Que représente notre engagement dans les Fraternités évangéliques en tant que couple ?


Le Quintette nous a demandé de témoigner devant vous de notre engagement au sein des Fraternités Evangéliques de Jérusalem. Et il a souhaité que nous le fassions en tant que couple. C’est donc cet aspect que nous allons plus particulièrement évoquer.

 

Quelques mots tout d’abord pour nous présenter. Nous nous sommes mariés en 1980. Nous avons 5 enfants, agés de 17 à 26 ans.
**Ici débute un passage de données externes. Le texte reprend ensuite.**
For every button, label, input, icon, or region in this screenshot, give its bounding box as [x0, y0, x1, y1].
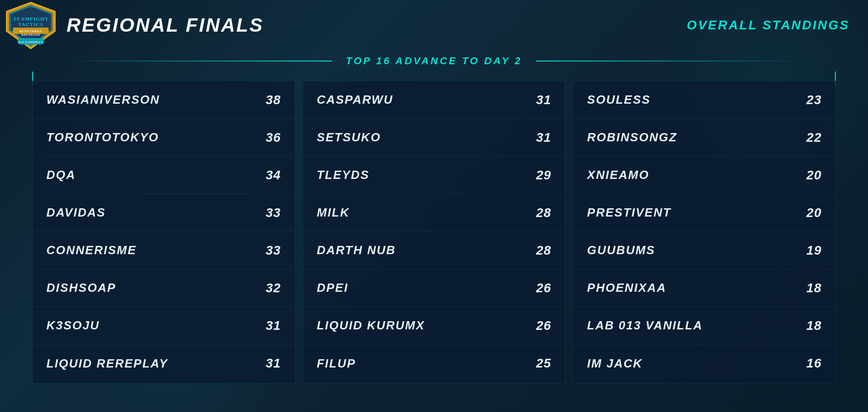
player-score: 38: [266, 93, 281, 107]
player-score: 33: [266, 206, 281, 220]
logo-container: TEAMFIGHT TACTICS RUNETERRA REFORGED NA …: [5, 1, 57, 50]
player-row: LIQUID REREPLAY31: [33, 345, 295, 382]
player-name: SOULESS: [587, 93, 650, 107]
player-row: CASPARWU31: [303, 81, 565, 119]
player-row: K3SOJU31: [33, 307, 295, 345]
player-name: PHOENIXAA: [587, 281, 666, 295]
player-name: WASIANIVERSON: [46, 93, 160, 107]
player-score: 36: [266, 130, 281, 145]
player-row: SETSUKO31: [303, 119, 565, 156]
player-name: TLEYDS: [317, 168, 370, 182]
player-score: 26: [536, 281, 551, 295]
player-name: DAVIDAS: [46, 206, 106, 220]
player-score: 29: [536, 168, 551, 183]
player-row: TLEYDS29: [303, 156, 565, 194]
player-row: TORONTOTOKYO36: [33, 119, 295, 156]
player-name: K3SOJU: [46, 318, 100, 333]
player-score: 31: [266, 356, 281, 371]
main-content: WASIANIVERSON38TORONTOTOKYO36DQA34DAVIDA…: [0, 81, 868, 384]
player-name: DPEI: [317, 281, 349, 295]
player-row: LIQUID KURUMX26: [303, 307, 565, 345]
player-name: LAB 013 VANILLA: [587, 318, 703, 333]
player-name: PRESTIVENT: [587, 206, 671, 220]
player-score: 31: [266, 318, 281, 333]
svg-text:TEAMFIGHT: TEAMFIGHT: [13, 16, 48, 22]
player-name: IM JACK: [587, 356, 643, 371]
player-row: MILK28: [303, 194, 565, 232]
player-row: PRESTIVENT20: [573, 194, 835, 232]
top16-text: TOP 16 ADVANCE TO DAY 2: [332, 55, 536, 67]
player-name: ROBINSONGZ: [587, 130, 677, 145]
player-score: 18: [806, 318, 822, 333]
player-name: TORONTOTOKYO: [46, 130, 159, 145]
banner-line-right: [536, 61, 804, 61]
player-score: 34: [266, 168, 281, 183]
player-score: 25: [536, 356, 551, 371]
standings-label: OVERALL STANDINGS: [687, 18, 850, 33]
player-row: SOULESS23: [573, 81, 835, 119]
player-name: SETSUKO: [317, 130, 381, 145]
header-left: TEAMFIGHT TACTICS RUNETERRA REFORGED NA …: [5, 1, 264, 50]
player-name: MILK: [317, 206, 350, 220]
player-name: FILUP: [317, 356, 356, 371]
column-2: CASPARWU31SETSUKO31TLEYDS29MILK28DARTH N…: [303, 81, 566, 384]
player-name: CONNERISME: [46, 243, 136, 257]
player-score: 31: [536, 130, 551, 145]
player-row: ROBINSONGZ22: [573, 119, 835, 156]
player-row: FILUP25: [303, 345, 565, 382]
svg-text:RUNETERRA: RUNETERRA: [20, 29, 42, 33]
player-score: 20: [806, 168, 822, 183]
player-score: 19: [806, 243, 822, 258]
svg-text:NA ESPORTS: NA ESPORTS: [18, 40, 43, 44]
tft-logo: TEAMFIGHT TACTICS RUNETERRA REFORGED NA …: [5, 1, 57, 50]
player-name: GUUBUMS: [587, 243, 655, 257]
player-score: 31: [536, 93, 551, 107]
player-row: DAVIDAS33: [33, 194, 295, 232]
player-name: DQA: [46, 168, 76, 182]
player-row: DISHSOAP32: [33, 269, 295, 307]
player-name: CASPARWU: [317, 93, 394, 107]
header: TEAMFIGHT TACTICS RUNETERRA REFORGED NA …: [0, 0, 868, 50]
svg-text:TACTICS: TACTICS: [18, 22, 43, 27]
player-score: 16: [806, 356, 822, 371]
player-row: WASIANIVERSON38: [33, 81, 295, 119]
player-name: LIQUID KURUMX: [317, 318, 425, 333]
player-row: DPEI26: [303, 269, 565, 307]
player-score: 28: [536, 206, 551, 220]
player-score: 26: [536, 318, 551, 333]
player-row: GUUBUMS19: [573, 232, 835, 269]
player-score: 32: [266, 281, 281, 295]
svg-text:REFORGED: REFORGED: [22, 33, 40, 36]
column-1: WASIANIVERSON38TORONTOTOKYO36DQA34DAVIDA…: [32, 81, 295, 384]
player-score: 33: [266, 243, 281, 258]
player-score: 20: [806, 206, 822, 220]
page-title: REGIONAL FINALS: [67, 14, 264, 36]
player-name: DARTH NUB: [317, 243, 396, 257]
player-row: IM JACK16: [573, 345, 835, 382]
player-row: LAB 013 VANILLA18: [573, 307, 835, 345]
player-row: DARTH NUB28: [303, 232, 565, 269]
player-name: XNIEAMO: [587, 168, 649, 182]
player-score: 18: [806, 281, 822, 295]
player-row: XNIEAMO20: [573, 156, 835, 194]
player-score: 23: [806, 93, 822, 107]
player-row: PHOENIXAA18: [573, 269, 835, 307]
column-3: SOULESS23ROBINSONGZ22XNIEAMO20PRESTIVENT…: [573, 81, 836, 384]
player-row: CONNERISME33: [33, 232, 295, 269]
player-score: 28: [536, 243, 551, 258]
top16-banner: TOP 16 ADVANCE TO DAY 2: [64, 50, 804, 72]
player-name: DISHSOAP: [46, 281, 116, 295]
player-score: 22: [806, 130, 822, 145]
player-name: LIQUID REREPLAY: [46, 356, 168, 371]
player-row: DQA34: [33, 156, 295, 194]
banner-line-left: [64, 61, 332, 61]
Et au cours de ces 27 années de vie commune, nous avons déménagé une dizaine de fois. Nous sommes aujourd’hui répondants de notre fraternité Jubilate.

 

Nous avons toujours eu le désir d’avancer ensemble sur le chemin de la foi. C’est pourquoi, dès le milieu des années 80, nous avons été membres du Mouvement des Cadres Chrétiens, et, surtout ,des Equipes Notre-Dame. Nous avions choisi ce mouvement parce que c’est un mouvement de couples, présent dans toute la France. Nous assurions ainsi nos arrières et nous collions parfaitement à la réputation qu’on nous faisait d’être des gens méthodiques et organisés.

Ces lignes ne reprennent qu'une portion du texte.